Should Kona Grill fall under the new federal regulations, adding calories counts to the restaurant's menu will be a simple process. As Bredemann's experience with customers seeking nutritional information shows, restaurant patrons are already looking for the information. "People are very health conscious and giving them more options will bring people in the door," says Bredemann. He feels confident that Kona Grill can quickly adapt to new requirements. "We wanted to be sure we were ready for it," he says.
Once you've made the decision to use nutrition analysis software, it's time to choose a provider. There are traditional software options as well as Web-based services. They all use an ingredient database to render nutritional information based on the recipe measures you input. Some options are below:
Maker: Axxya Systems
Software: Nutritionist Pro Food Labeling (http://www.nutritionistpro.com/foodlabeling.php)
Price: $595 (license for one computer)
Nutritionist Pro Food Labeling software is compatible with Windows computers and includes a database full of 51,000 foods and ingredients. Label formats meet FDA requirements and include options for bilingual Spanish and French labels.
Price: Monthly plans start at $49
MenuCalc is a Web-based system requiring no software installation, just an Internet connection and browser are needed. It is endorsed by the National Restaurant Association and includes the ability to customize ingredients, create prep recipes and export data in a variety of formats.

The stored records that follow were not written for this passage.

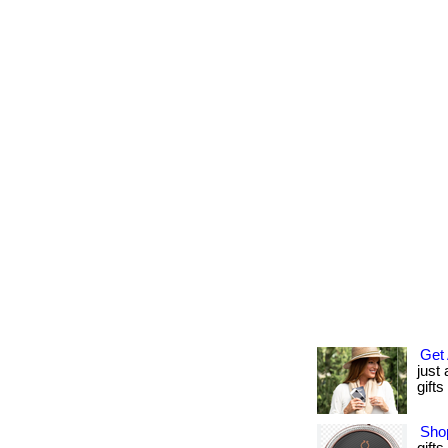
Get 
just
gifts
Shop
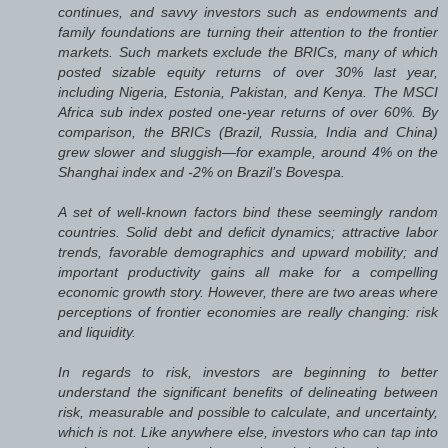
continues, and savvy investors such as endowments and
family foundations are turning their attention to the frontier
markets. Such markets exclude the BRICs, many of which
posted sizable equity returns of over 30% last year,
including Nigeria, Estonia, Pakistan, and Kenya. The MSCI
Africa sub index posted one-year returns of over 60%. By
comparison, the BRICs (Brazil, Russia, India and China)
grew slower and sluggish—for example, around 4% on the
Shanghai index and -2% on Brazil’s Bovespa.
A set of well-known factors bind these seemingly random
countries. Solid debt and deficit dynamics; attractive labor
trends, favorable demographics and upward mobility; and
important productivity gains all make for a compelling
economic growth story. However, there are two areas where
perceptions of frontier economies are really changing: risk
and liquidity.
In regards to risk, investors are beginning to better
understand the significant benefits of delineating between
risk, measurable and possible to calculate, and uncertainty,
which is not. Like anywhere else, investors who can tap into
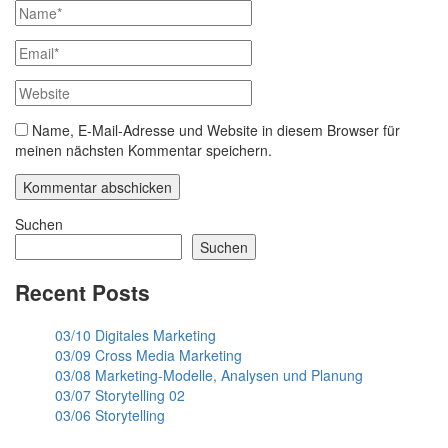
Name, E-Mail-Adresse und Website in diesem Browser für
meinen nächsten Kommentar speichern.
Suchen
Suchen
Recent Posts
03/10 Digitales Marketing
03/09 Cross Media Marketing
03/08 Marketing-Modelle, Analysen und Planung
03/07 Storytelling 02
03/06 Storytelling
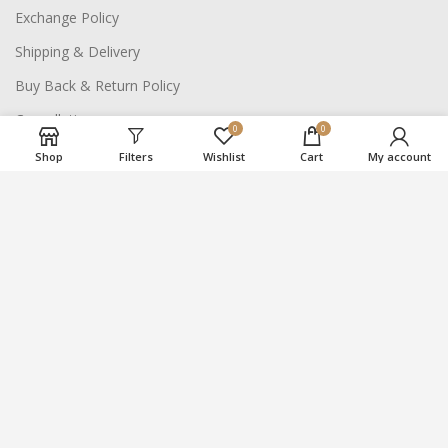
Exchange Policy
Shipping & Delivery
Buy Back & Return Policy
Cancellation
0
0
Shop
Filters
Wishlist
Cart
My account
NAVIGATE SITE
About Us
Careers
Contact Us
2021
Suraj Bhan Jewellery Hub
- All Rights Reserved.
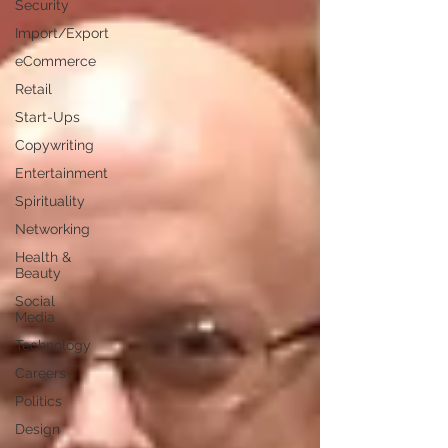
Security
Import/Export
eCommerce
Retail
Start-Ups
Copywriting
Entertainment
Spirituality
Networking
Health &
Beauty
Social
Media
Technology
Careers
Politics
Design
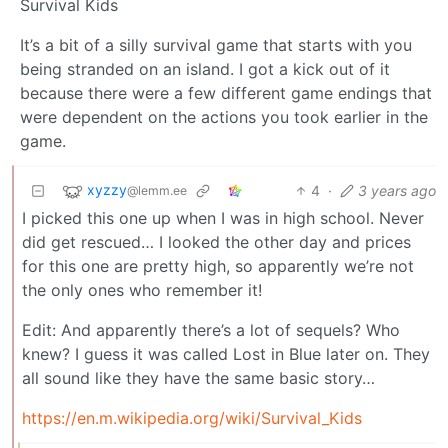
Survival Kids
It’s a bit of a silly survival game that starts with you
being stranded on an island. I got a kick out of it
because there were a few different game endings that
were dependent on the actions you took earlier in the
game.
xyzzy
4
·
3 years ago
@lemm.ee
I picked this one up when I was in high school. Never
did get rescued… I looked the other day and prices
for this one are pretty high, so apparently we’re not
the only ones who remember it!
Edit: And apparently there’s a lot of sequels? Who
knew? I guess it was called Lost in Blue later on. They
all sound like they have the same basic story…
https://en.m.wikipedia.org/wiki/Survival_Kids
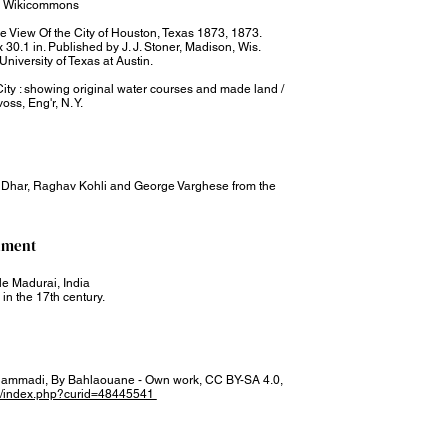
89, Wikicommons
ye View Of the City of Houston, Texas 1873, 1873.
 30.1 in. Published by J. J. Stoner, Madison, Wis.
University of Texas at Austin.
ty : showing original water courses and made land /
voss, Eng'r, N. Y.
a Dhar, Raghav Kohli and George Varghese from the
nment​
e Madurai, India
in the 17th century.
ammadi, By Bahlaouane - Own work, CC BY-SA 4.0,
/w/index.php?curid=48445541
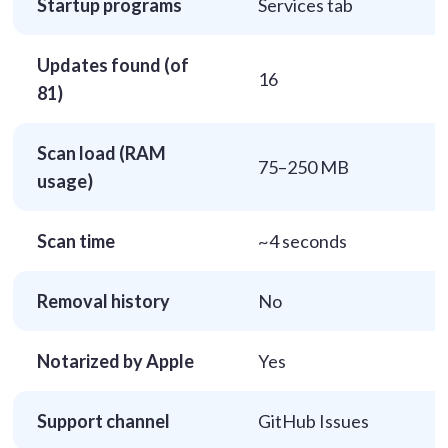
Startup programs
Services tab
Updates found (of
16
81)
Scan load (RAM
75–250 MB
usage)
Scan time
~4 seconds
Removal history
No
Notarized by Apple
Yes
Support channel
GitHub Issues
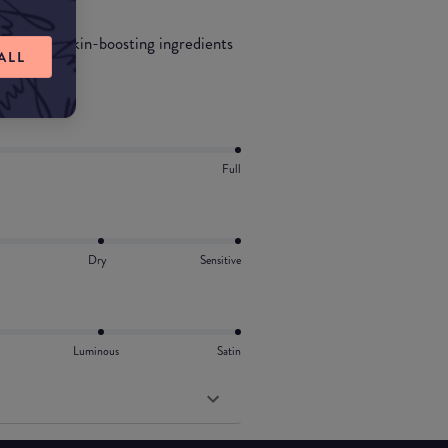
ated with skin-boosting ingredients
ALL
Full
Dry
Sensitive
Luminous
Satin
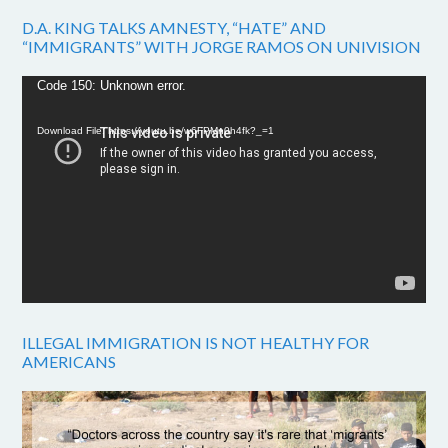
D.A. KING TALKS AMNESTY, “HATE” AND
“IMMIGRANTS” WITH JORGE RAMOS ON UNIVISION
Video
Code 150: Unknown error.
Player
Download File: https://youtu.be/w6FPMn0h4fk?_=1
ILLEGAL IMMIGRATION IS NOT HEALTHY FOR
AMERICANS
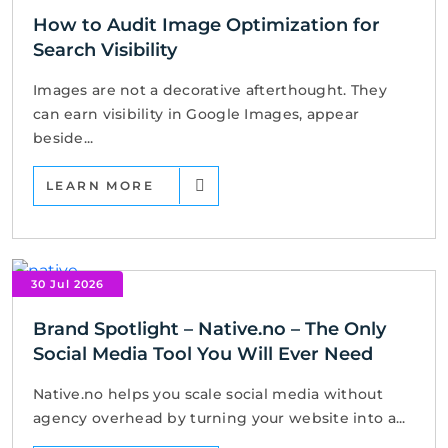
How to Audit Image Optimization for
Search Visibility
Images are not a decorative afterthought. They
can earn visibility in Google Images, appear
beside...
LEARN MORE
30 Jul 2026
Brand Spotlight – Native.no – The Only
Social Media Tool You Will Ever Need
Native.no helps you scale social media without
agency overhead by turning your website into a...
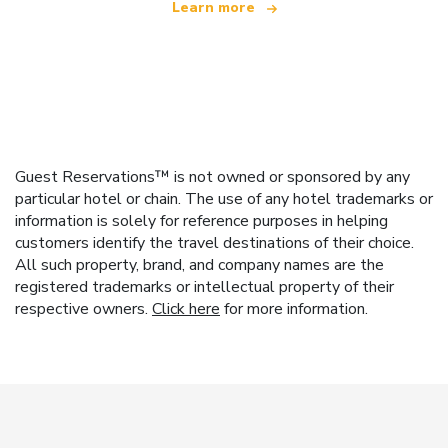
Learn more
Guest Reservations™ is not owned or sponsored by any
particular hotel or chain. The use of any hotel trademarks or
information is solely for reference purposes in helping
customers identify the travel destinations of their choice.
All such property, brand, and company names are the
registered trademarks or intellectual property of their
respective owners.
Click here
for more information.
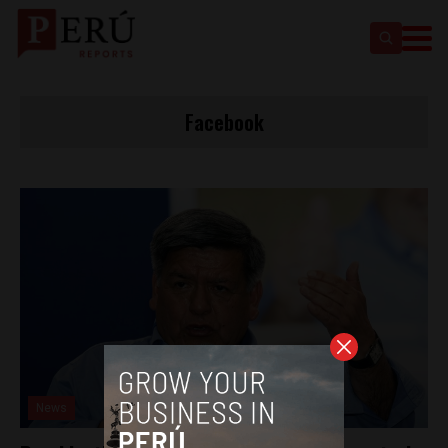
Facebook
News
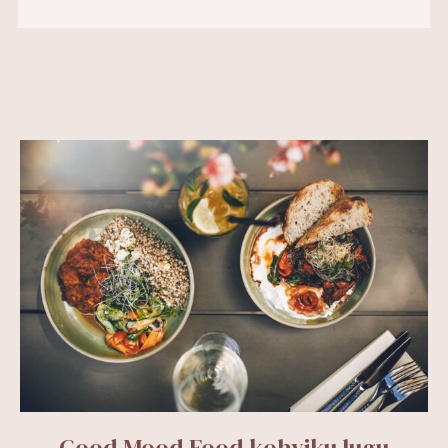
Good Mood Food kohviku lugu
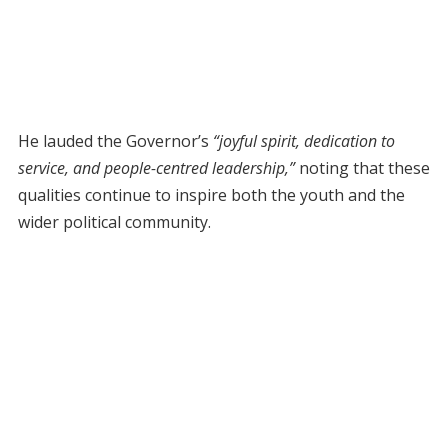
He lauded the Governor’s
“joyful spirit, dedication to
service, and people-centred leadership,”
noting that these
qualities continue to inspire both the youth and the
wider political community.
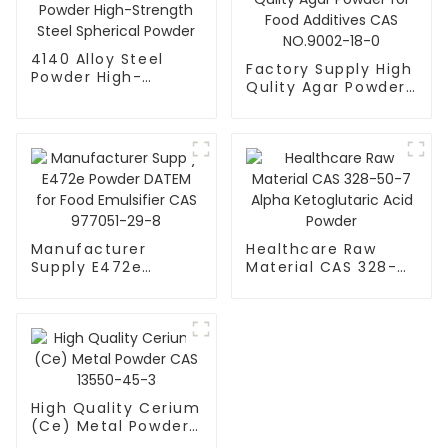
4140 Alloy Steel
Factory Supply High
Powder High-
Qulity Agar Powder
Strength Steel
for Food Additives
Spherical Powder
CAS NO.9002-18-0
Manufacturer
Healthcare Raw
Supply E472e
Material CAS 328-
Powder DATEM for
50-7 Alpha
Food Emulsifier CAS
Ketoglutaric Acid
977051-29-8
Powder
High Quality Cerium
(Ce) Metal Powder
CAS 13550-45-3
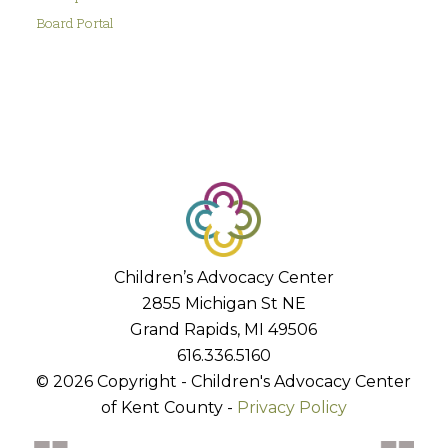
Board Portal
Children’s Advocacy Center
2855 Michigan St NE
Grand Rapids, MI 49506
616.336.5160
© 2026 Copyright - Children's Advocacy Center
of Kent County -
Privacy Policy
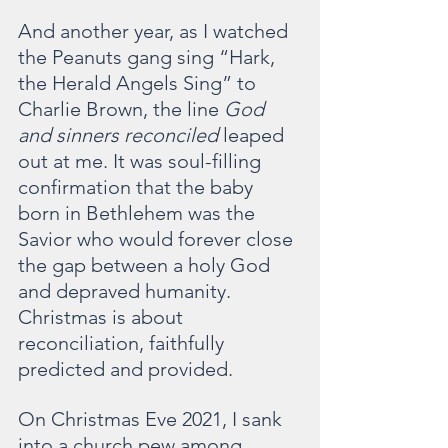
And another year, as I watched 
the Peanuts gang sing “Hark, 
the Herald Angels Sing” to 
Charlie Brown,
the line 
God 
and sinners reconciled
 leaped 
out at me. It was soul-filling 
confirmation that the baby 
born in Bethlehem was the 
Savior who would forever close 
the gap between a holy God 
and depraved humanity. 
Christmas is about 
reconciliation, faithfully 
predicted and provided.
On Christmas Eve 2021, I sank 
into a church pew among 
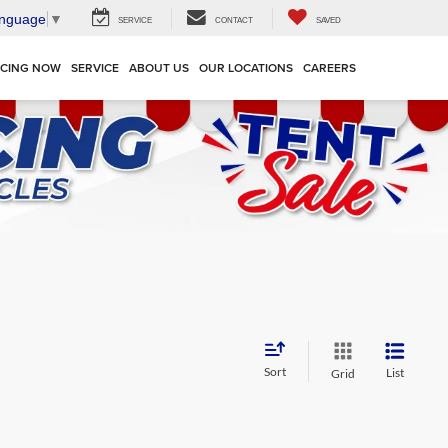
anguage
▼
SERVICE
CONTACT
SAVED
NCING NOW
SERVICE
ABOUT US
OUR LOCATIONS
CAREERS
Sort
List
Grid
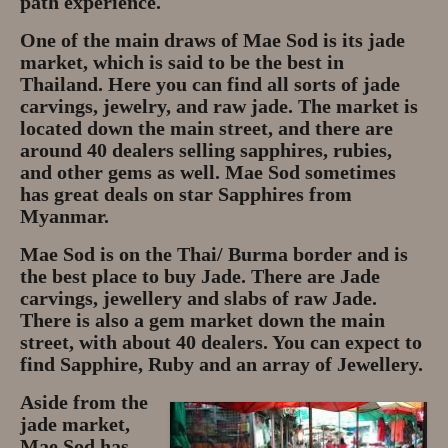
path experience.
One of the main draws of Mae Sod is its jade
market, which is said to be the best in
Thailand. Here you can find all sorts of jade
carvings, jewelry, and raw jade. The market is
located down the main street, and there are
around 40 dealers selling sapphires, rubies,
and other gems as well. Mae Sod sometimes
has great deals on star Sapphires from
Myanmar.
Mae Sod is on the Thai/ Burma border and is
the best place to buy Jade. There are Jade
carvings, jewellery and slabs of raw Jade.
There is also a gem market down the main
street, with about 40 dealers. You can expect to
find Sapphire, Ruby and an array of Jewellery.
Aside from the
jade market,
Mae Sod has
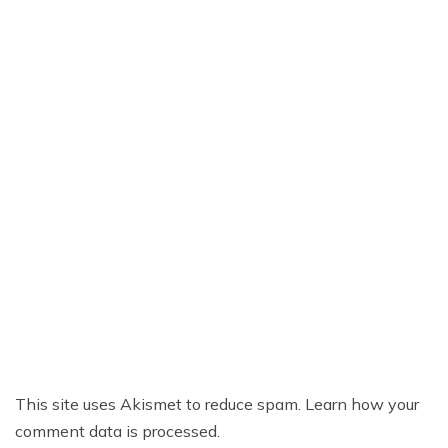
This site uses Akismet to reduce spam.
Learn how your
comment data is processed.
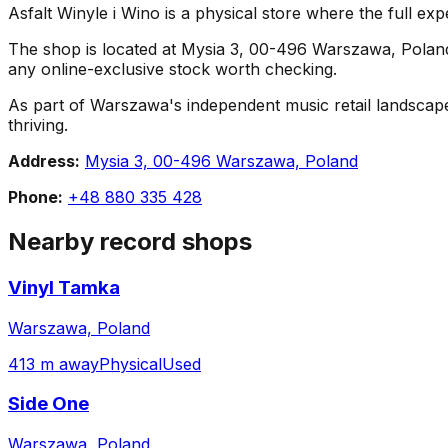
Asfalt Winyle i Wino is a physical store where the full exp
The shop is located at Mysia 3, 00-496 Warszawa, Poland. C
any online-exclusive stock worth checking.
As part of Warszawa's independent music retail landscape,
thriving.
Address:
Mysia 3, 00-496 Warszawa, Poland
Phone:
+48 880 335 428
Nearby record shops
Vinyl Tamka
Warszawa, Poland
413 m away
Physical
Used
Side One
Warszawa, Poland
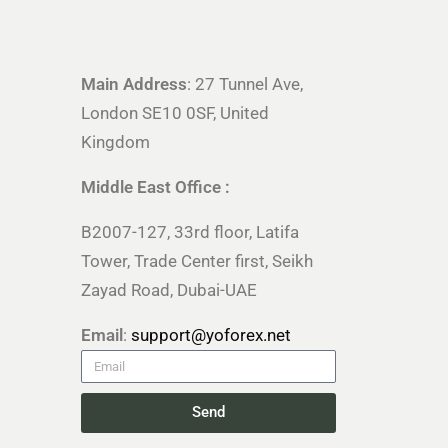
Main Address
: 27 Tunnel Ave,
London SE10 0SF, United
Kingdom
Middle East Office :
B2007-127, 33rd floor, Latifa
Tower, Trade Center first, Seikh
Zayad Road, Dubai-UAE
Email
:
support@yoforex.net
Send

Maker: The Nutrition Company
Software: FoodWorks 14
Price: $199.95 (license for one computer)
Windows-compatible FoodWorks includes 39,000 database items culled from the USDA, Canadian Nutrient File and other sources. The software package includes a nutrition facts label maker. Licenses for additional computers at the same location are $50 each.
Price: Monthly plans starts at $49.95
MenuMax's nutrition analysis capability is part of a larger suite of online restaurant services. It incorporates a database of 27,000 ingredients from the ESHA Nutrient Database. Labels can be generated in print or Web-sharing formats.